_Activity_: Tell how many lines of the entries below include the string "Publié". Respond with the number alone.

*** Dataset extract

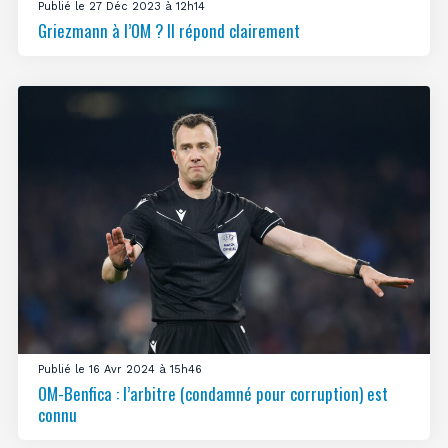
Publié le 27 Déc 2023 à 12h14
Griezmann à l’OM ? Il répond clairement
Publié le 16 Avr 2024 à 15h46
OM-Benfica : l’arbitre (condamné pour corruption) est
connu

******

_Finished exercise_: 2